Miriam was able to meet a 3 star General who attends all the football games along with his wife. His wife asked one of the girls if Miriam had committed yet, and said she needs too. She took off her "spirit" beads for the girl to give to Miriam. Others on the girls team said they had never even gotten to talk to her or had been noticed. Miriam is keeping those beads as a treasure.
"There were some things I could not see myself doing, and it is a huge commitment," Miriam said, "and if you are not up to it, I could not see myself going."
Three other prospects were visiting, she said, - 1 committed before she came, one committed on her first day, and the 3rd before the football game.
"There is a lot of pressure to commit. Mom and I prayed a lot about what I should do."
Miriam's Harvard visit was actually in between North Dakota and the Air Force Academy. There were no Generals, no Stealth bombers, but it was Harvard. You need say nothing more.
At Boston's Logan airport, Miriam sat next to a lady who spoke German, Italian, English, and was learning Spanish. She and her husband were going to manage a ski resort in Northern Italy.
This is only one story, Miriam said, but at Harvard there will be millions of stories like that. Harvard is Harvard. You don't have to say anymore as far as academics. Also, their girl's basketball team is good and has earned numerous Ivy League titles.
When you think that Harvard only accepts 6% of their applicants, you realize how fortunate you are to have this opportunity.
Harvard is also a $50,000 a year school, and Ivy League schools do not give out scholarships except for need through financial aid. For Miriam, the school will cost her $5,000 vs. the $50,000.
In narrowing her options, after her final visit to Colorado October 6th, Miriam had her answer by October 15th, Harvard was the school. It met her main criteria where academics comes first:
#1. A school that will give you the best education possible
#2. A school that has a winning tradition in basketball - a win loss record combined with attitude on and off the court.
#3. The feeling that the team was a family that I wanted to be a part of. First from coaches and their expectation, their attitude and their outlook on life..... you can get a lot from that.

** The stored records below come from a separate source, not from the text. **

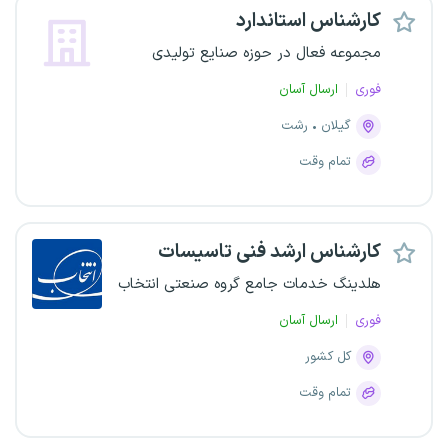
کارشناس استاندارد
مجموعه فعال در حوزه صنایع تولیدی
فوری
ارسال آسان
گیلان
رشت
تمام وقت
کارشناس ارشد فنی تاسیسات
هلدینگ خدمات جامع گروه صنعتی انتخاب
فوری
ارسال آسان
کل کشور
تمام وقت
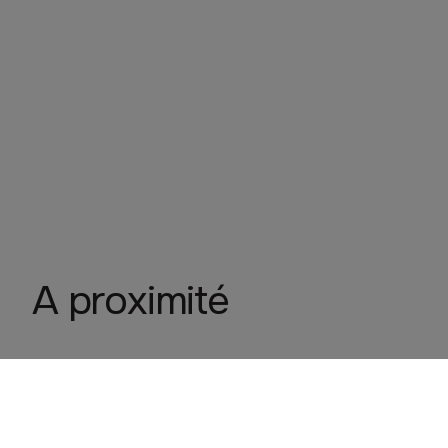
A proximité
Aux Quatre Saisons
PLOUESCAT
Artisanat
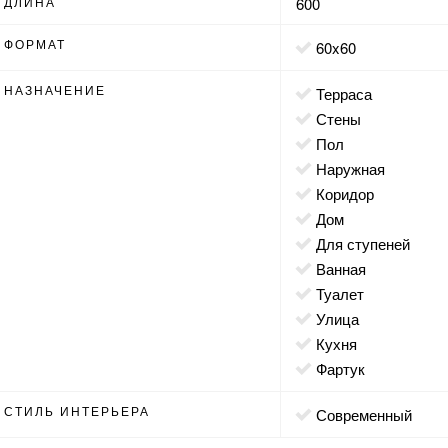
ДЛИНА
600
ФОРМАТ
60x60
НАЗНАЧЕНИЕ
терраса
стены
пол
наружная
коридор
дом
для ступеней
ванная
туалет
улица
кухня
фартук
СТИЛЬ ИНТЕРЬЕРА
современный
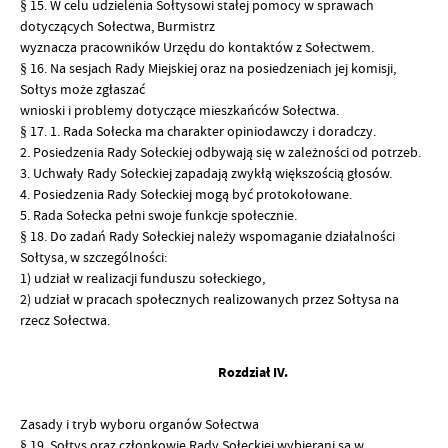
§ 15. W celu udzielenia Sołtysowi stałej pomocy w sprawach
dotyczących Sołectwa, Burmistrz
wyznacza pracowników Urzędu do kontaktów z Sołectwem.
§ 16. Na sesjach Rady Miejskiej oraz na posiedzeniach jej komisji,
Sołtys może zgłaszać
wnioski i problemy dotyczące mieszkańców Sołectwa.
§ 17. 1. Rada Sołecka ma charakter opiniodawczy i doradczy.
2. Posiedzenia Rady Sołeckiej odbywają się w zależności od potrzeb.
3. Uchwały Rady Sołeckiej zapadają zwykłą większością głosów.
4. Posiedzenia Rady Sołeckiej mogą być protokołowane.
5. Rada Sołecka pełni swoje funkcje społecznie.
§ 18. Do zadań Rady Sołeckiej należy wspomaganie działalności
Sołtysa, w szczególności:
1) udział w realizacji funduszu sołeckiego,
2) udział w pracach społecznych realizowanych przez Sołtysa na
rzecz Sołectwa.
Rozdział IV.
Zasady i tryb wyboru organów Sołectwa
§ 19. Sołtys oraz członkowie Rady Sołeckiej wybierani są w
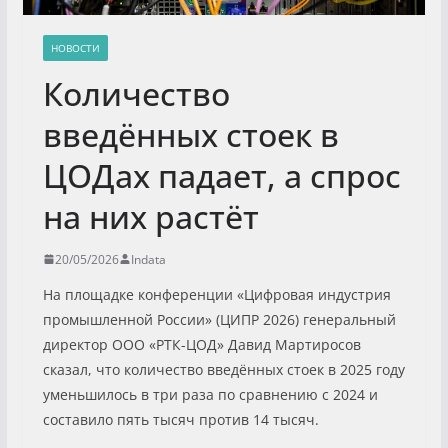
НОВОСТИ
Количество
введённых стоек в
ЦОДах падает, а спрос
на них растёт
20/05/2026
Indata
На площадке конференции «Цифровая индустрия
промышленной России» (ЦИПР 2026) генеральный
директор ООО «РТК-ЦОД» Давид Мартиросов
сказал, что количество введённых стоек в 2025 году
уменьшилось в три раза по сравнению с 2024 и
составило пять тысяч против 14 тысяч.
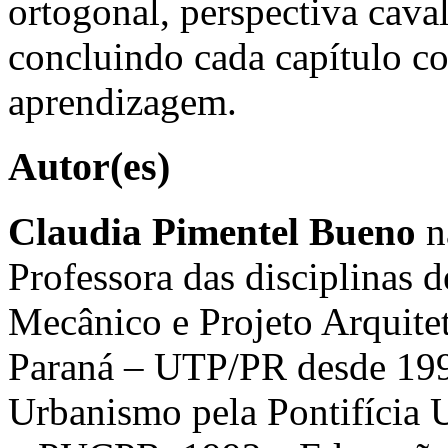
ortogonal, perspectiva caval
concluindo cada capítulo co
aprendizagem.
Autor(es)
Claudia Pimentel Bueno
n
Professora das disciplinas
Mecânico e Projeto Arquite
Paraná – UTP/PR desde 199
Urbanismo pela Pontifícia 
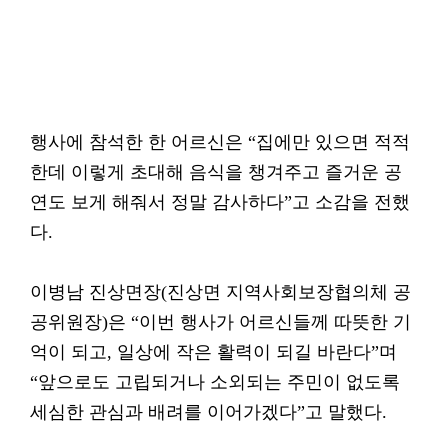
행사에 참석한 한 어르신은 “집에만 있으면 적적
한데 이렇게 초대해 음식을 챙겨주고 즐거운 공
연도 보게 해줘서 정말 감사하다”고 소감을 전했
다.
이병남 진상면장(진상면 지역사회보장협의체 공
공위원장)은 “이번 행사가 어르신들께 따뜻한 기
억이 되고, 일상에 작은 활력이 되길 바란다”며
“앞으로도 고립되거나 소외되는 주민이 없도록
세심한 관심과 배려를 이어가겠다”고 말했다.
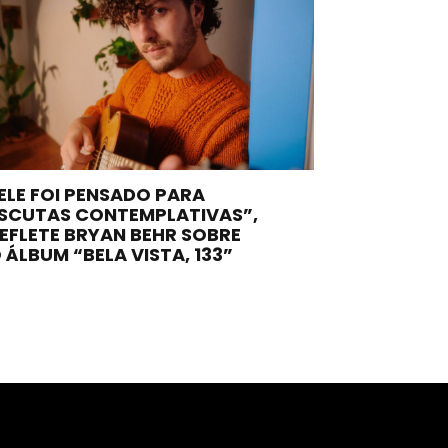
ELE FOI PENSADO PARA
SCUTAS CONTEMPLATIVAS”,
EFLETE BRYAN BEHR SOBRE
 ÁLBUM “BELA VISTA, 133”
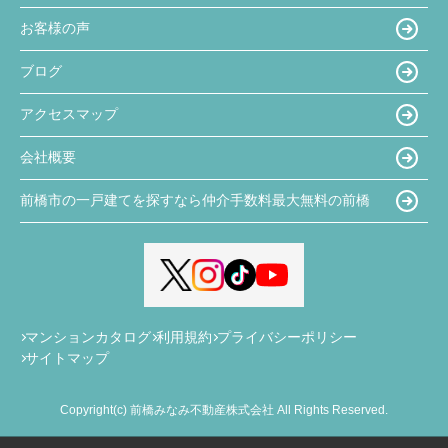
お客様の声
ブログ
アクセスマップ
会社概要
前橋市の一戸建てを探すなら仲介手数料最大無料の前橋
マンションカタログ
利用規約
プライバシーポリシー
サイトマップ
Copyright(c) 前橋みなみ不動産株式会社 All Rights Reserved.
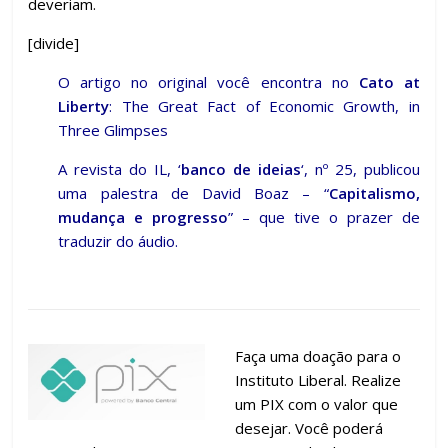
deveriam.
[divide]
O artigo no original você encontra no
Cato at
Liberty
:
The Great Fact of Economic Growth, in
Three Glimpses
A revista do IL,
‘
banco de ideias
‘, nº 25
, publicou
uma palestra de David Boaz – “
Capitalismo,
mudança e progresso
” – que tive o prazer de
traduzir do áudio.
Faça uma doação para o
Instituto Liberal. Realize
um PIX com o valor que
desejar. Você poderá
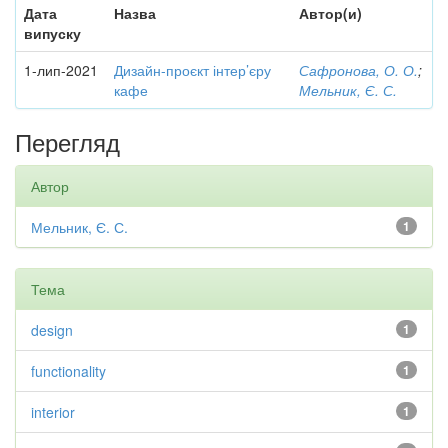
Дата
Назва
Автор(и)
випуску
1-лип-2021
Дизайн-проєкт інтер’єру
Сафронова, О. О.
;
кафе
Мельник, Є. С.
Перегляд
Автор
Мельник, Є. С.
1
Тема
design
1
functionality
1
interior
1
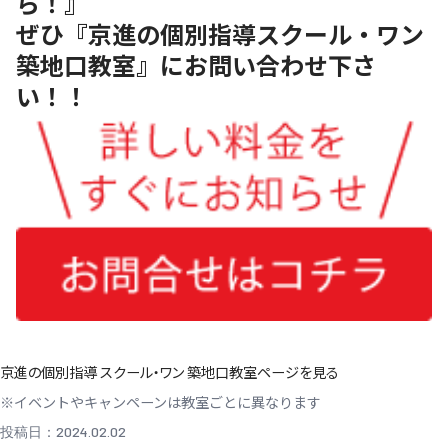
ら！』
ぜひ『京進の個別指導スクール・ワン
築地口教室』にお問い合わせ下さ
い！！
京進の個別指導 スクール・ワン 築地口教室ページを見る
※イベントやキャンペーンは教室ごとに異なります
投稿日：2024.02.02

Miriam had taken her five major categories of Academic, Team, Coaches, Basketball program, Community and broke each down into five subcategories. Then she rated them with her own method of scoring.
"To make it a tangible thing to look at, I stickified it with stickers," she laughed. "For instance, under scholarships I would put a big smiley face if they offered money, or sad face if they didn't.
"Some coaches could not wait and filled their positions such as the University of Minnesota, and Illinois State, so I pulled those schools off the chart. Then I gave stars, a blue star was excellent and scored 1 point, then red, then green, and finally gold which was rotten.
"I score it like golf, low number wins."
Miriam's parents are Doug and Anita Rutzen of RR1 Box 41A, Blandinsville, IL 61420. They attend the Grace Bible Church, in Monmouth. She has one brother David Rutzen who they lost in a car accident her Freshman year.
Miriam will leave Labor Day weekend for Harvard in Boston, MA.
She leaves these thoughts for others to follow:
"Respect those who have brought you where you are and show your appreciation and be thankful. So much of it is attitude. Don't settle, have fun, enjoy and live life to the fullest."
Miriam Rutzen with her parents Doug and Anita Rutzen and her coaches as she signs her commitment to play basketball at Harvard University.